Review: PowerMobile Advanced Emergency Charger

My friends at have obviously heard my repeated cries of having run out of battery life on my phone, having forgotten to put it on change in the office, and they sent me the PowerMobile Advanced Emergency Charger to review.

Let me start by saying that with the current set of power-hungry smartphones, with no sign of fuel cell or some other technology coming along that will help them last more than a day, this type of product could well save your skin on a regular basis, especially if you own one of those snazzy phones with no removable battery, so no scope to carry a spare. There are a few product in this category, so how does the PowerMobile shape up?

Well, before we discuss the charging capabilities, I’ve got to say that this is a remarkably well designed bit of kit! Let’s break that down in terms of juice and connectivity…

It comes with a pair of 2000mAh AA batteries that fit snugly into the housing (and arrive with a charge ready to go), but that’s not to say you can’t use any normal AA batteries you have lying around if you find yourself in a position when you don’t have them charged. In fact you can also use the device to charge other rechargable AA batteries. I think that probably checks every box on the AA battery charge/discharge matrix, which is really pleasing – you see too many products that have a set of goals and block any use cases outside of that.
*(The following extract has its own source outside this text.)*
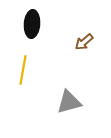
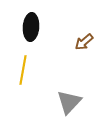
black ellipse: moved 1 px left, 3 px down
gray triangle: rotated 32 degrees counterclockwise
With this device it’s like they’ve made it as useful as they can in terms of battery usage, so that’s a big plus.

You charge the PowerMobile using its flip-out USB plug, so that does mean that you need a computer of some description, or a mains/USB adapter. It may be that you already have one of those if handset changes over USB (I had a SonyEricsson one gathering dust in a drawer and one that I’d purchased a while back with a variety of worldwide plugs), but if you don’t have one they are pretty cheap if you don’t want to be tied to using the PowerMobile with a computer.
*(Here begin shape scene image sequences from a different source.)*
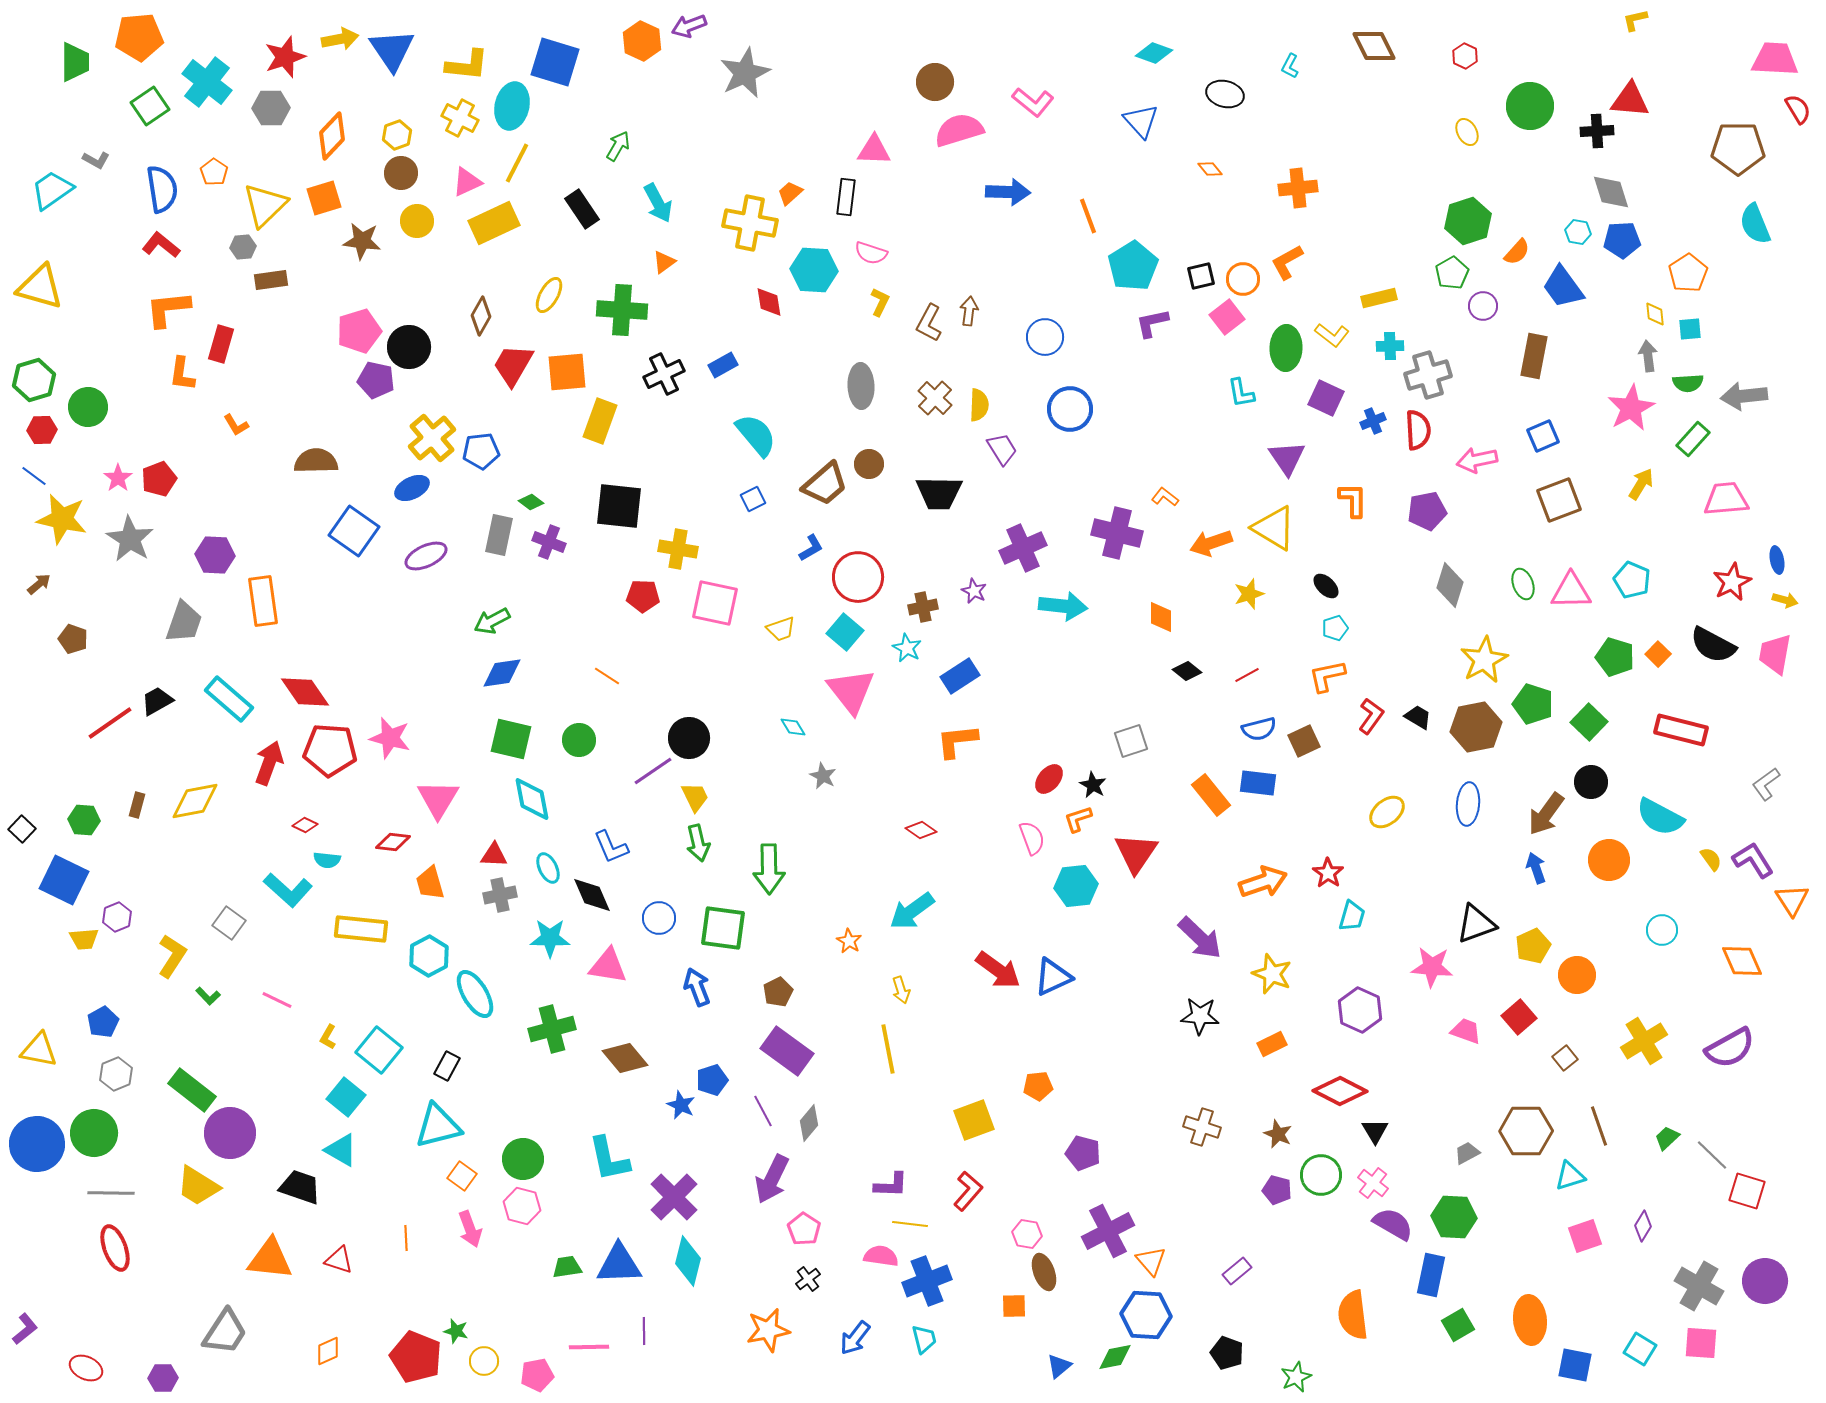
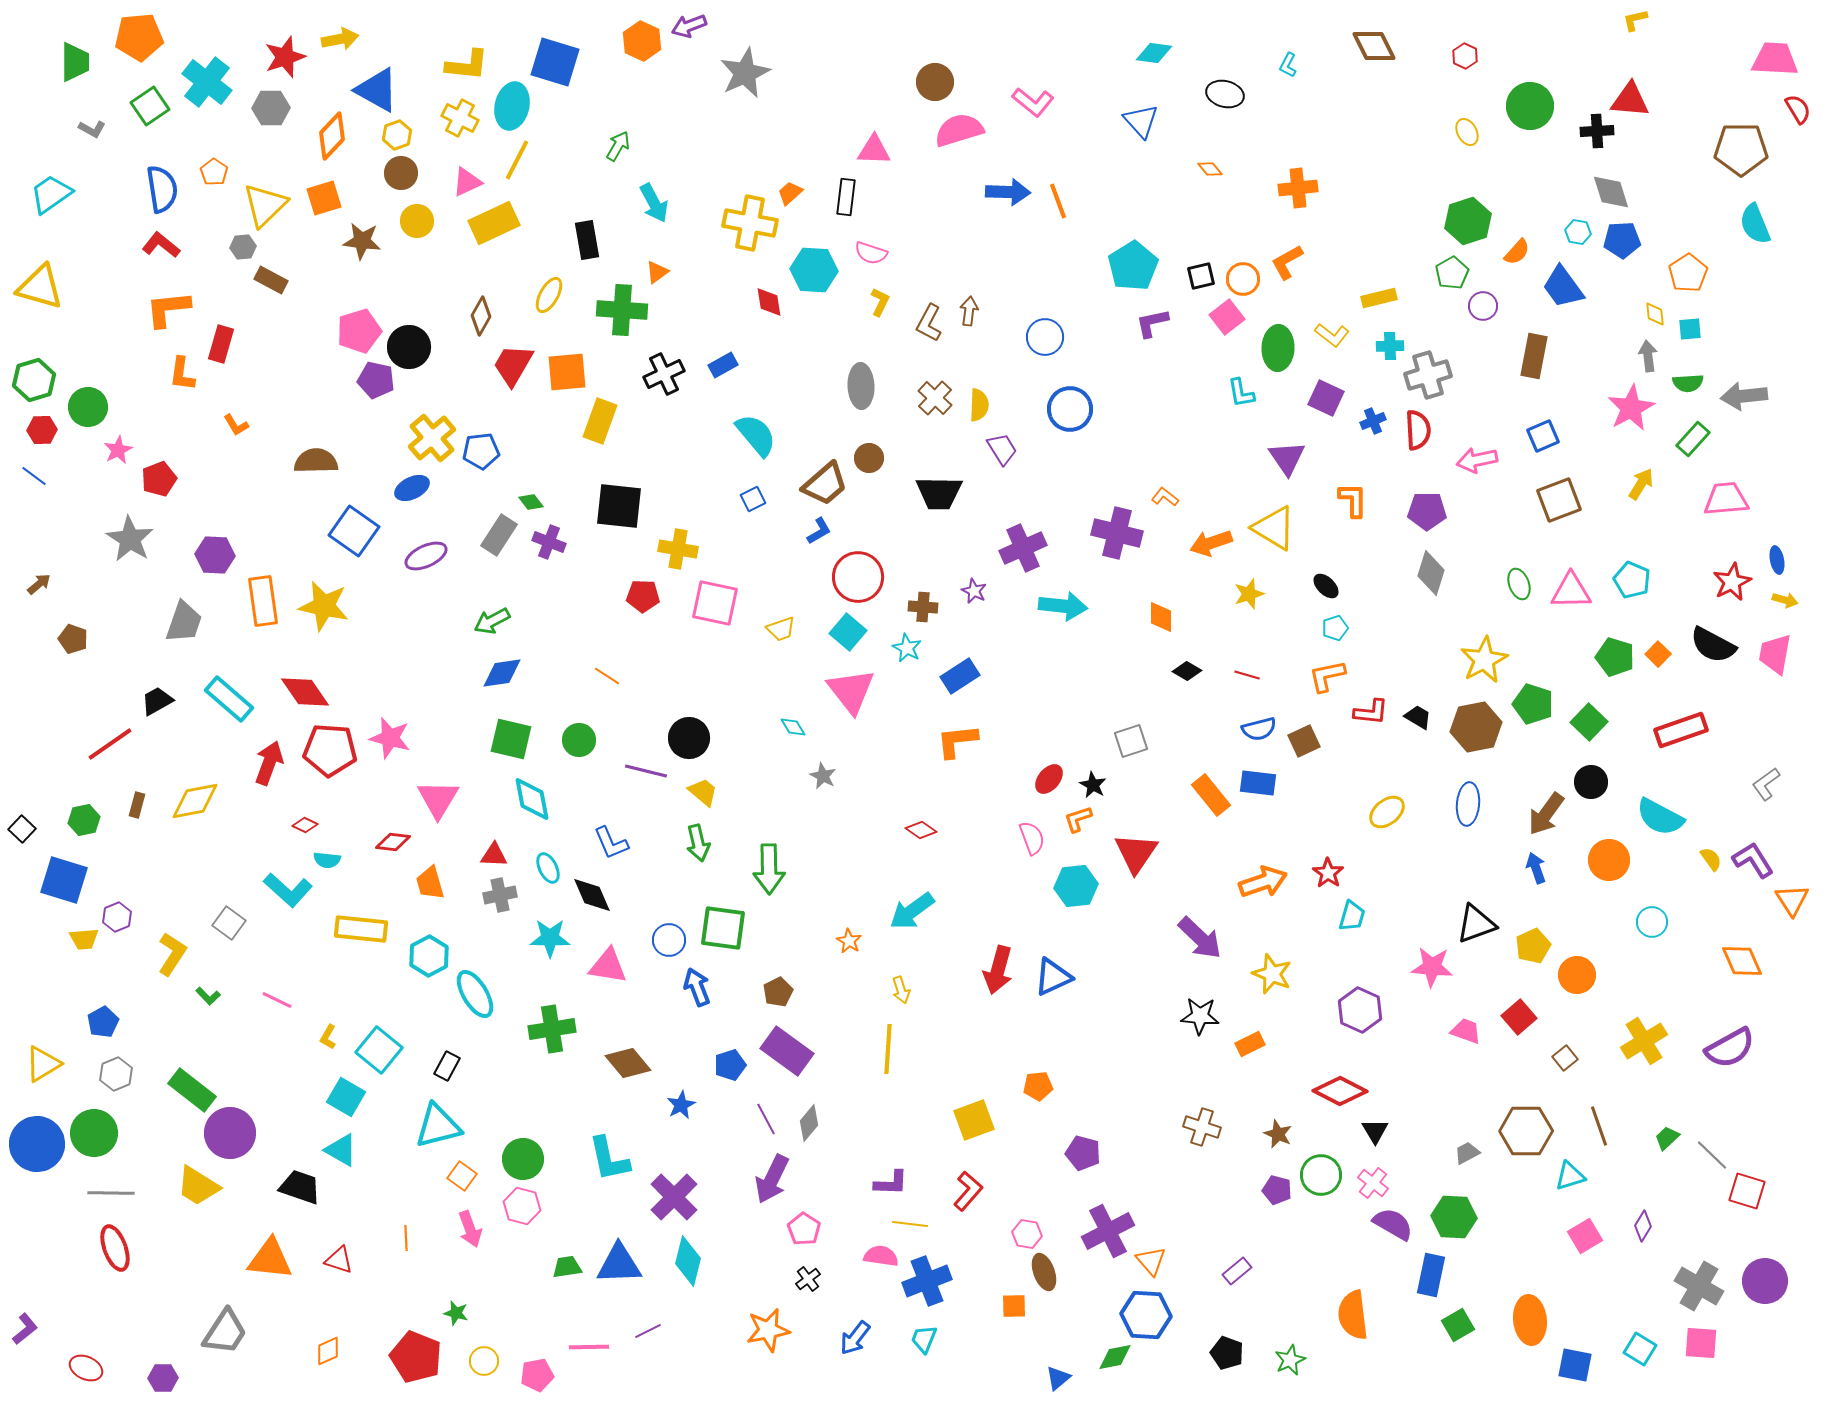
blue triangle at (392, 50): moved 15 px left, 40 px down; rotated 27 degrees counterclockwise
cyan diamond at (1154, 53): rotated 12 degrees counterclockwise
cyan L-shape at (1290, 66): moved 2 px left, 1 px up
brown pentagon at (1738, 148): moved 3 px right, 1 px down
gray L-shape at (96, 160): moved 4 px left, 31 px up
yellow line at (517, 163): moved 3 px up
cyan trapezoid at (52, 190): moved 1 px left, 4 px down
cyan arrow at (658, 203): moved 4 px left
black rectangle at (582, 209): moved 5 px right, 31 px down; rotated 24 degrees clockwise
orange line at (1088, 216): moved 30 px left, 15 px up
orange triangle at (664, 262): moved 7 px left, 10 px down
brown rectangle at (271, 280): rotated 36 degrees clockwise
green ellipse at (1286, 348): moved 8 px left
brown circle at (869, 464): moved 6 px up
pink star at (118, 478): moved 28 px up; rotated 8 degrees clockwise
green diamond at (531, 502): rotated 15 degrees clockwise
purple pentagon at (1427, 511): rotated 12 degrees clockwise
yellow star at (62, 519): moved 262 px right, 87 px down
gray rectangle at (499, 535): rotated 21 degrees clockwise
blue L-shape at (811, 548): moved 8 px right, 17 px up
green ellipse at (1523, 584): moved 4 px left
gray diamond at (1450, 585): moved 19 px left, 12 px up
brown cross at (923, 607): rotated 16 degrees clockwise
cyan square at (845, 632): moved 3 px right
black diamond at (1187, 671): rotated 8 degrees counterclockwise
red line at (1247, 675): rotated 45 degrees clockwise
red L-shape at (1371, 716): moved 4 px up; rotated 60 degrees clockwise
red line at (110, 723): moved 21 px down
red rectangle at (1681, 730): rotated 33 degrees counterclockwise
purple line at (653, 771): moved 7 px left; rotated 48 degrees clockwise
yellow trapezoid at (695, 797): moved 8 px right, 5 px up; rotated 24 degrees counterclockwise
green hexagon at (84, 820): rotated 16 degrees counterclockwise
blue L-shape at (611, 847): moved 4 px up
blue square at (64, 880): rotated 9 degrees counterclockwise
blue circle at (659, 918): moved 10 px right, 22 px down
cyan circle at (1662, 930): moved 10 px left, 8 px up
yellow L-shape at (172, 956): moved 2 px up
red arrow at (998, 970): rotated 69 degrees clockwise
green cross at (552, 1029): rotated 6 degrees clockwise
orange rectangle at (1272, 1044): moved 22 px left
yellow line at (888, 1049): rotated 15 degrees clockwise
yellow triangle at (39, 1050): moved 4 px right, 14 px down; rotated 42 degrees counterclockwise
brown diamond at (625, 1058): moved 3 px right, 5 px down
blue pentagon at (712, 1080): moved 18 px right, 15 px up
cyan square at (346, 1097): rotated 9 degrees counterclockwise
blue star at (681, 1105): rotated 20 degrees clockwise
purple line at (763, 1111): moved 3 px right, 8 px down
purple L-shape at (891, 1185): moved 2 px up
pink square at (1585, 1236): rotated 12 degrees counterclockwise
green star at (456, 1331): moved 18 px up
purple line at (644, 1331): moved 4 px right; rotated 64 degrees clockwise
cyan trapezoid at (924, 1339): rotated 144 degrees counterclockwise
blue triangle at (1059, 1366): moved 1 px left, 12 px down
green star at (1296, 1377): moved 6 px left, 17 px up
That’s the connectivity in one direction covered, on the other end you should have no complaints at all! You’re getting an retractable cable (good for portability), with a variety of tips (seven to be exact) covering the majority of phones from the biggest manufacturers. However, if your device manufacturer insists on producing a proprietory cable, such as the iPod/iPhone dock connector, you’re still good due to the fact that the PowerMobile gives you a USB socket into which you can just plug the cable that came with your device.

So that’s USB in and USB out. Elegant in its simplicity. If only everything was designed this way. In terms of hardware, that’s basically all there is to say, except for the indicator lights on the top which indicate whether the PowerMobile is charging or discharging its batteries, and when it’s doing neither you can press the button to see how much charge it’s currently holding, on a three LED scale.

All that would be moot if it didn’t breath new life into your flat devices when you need them. I did this multiple times (because my HTC Hero is forever eating its way through its battery at inconvenient times), and the PowerMobile did alright. From an empty battery on the Hero, I could get back up to 50% in about 80 minutes with the phone switched off. Charging with the phone on wasn’t so successful, but that’s because I have it running in “power hungry” mode (simply because I have so many background tasks refreshing over the data connections), so after adding about 30% to the charge the phone would tell me that the power source wasn’t providing enough current to charge the battery (or words to that effect). Is that disappointing? Well, only as much as it’s disappointing that a standard smartphone battery can barely get you through a working day! This is an *emergency* charger after all.

MobileFun are offering the PowerMobile Advanced Emergency Charger for a couple of bits of shrapnel shy of fifteen and a half pounds, so compared to a 2nd battery for your phone (if you have the option), it’s a good deal. Add to that the fact that this device can charge not just your phone, but potentially also a portable media player, portable gaming machine, Bluetooth headset, or anything else that you can think of that charges from USB, and it becomes all the more attractive.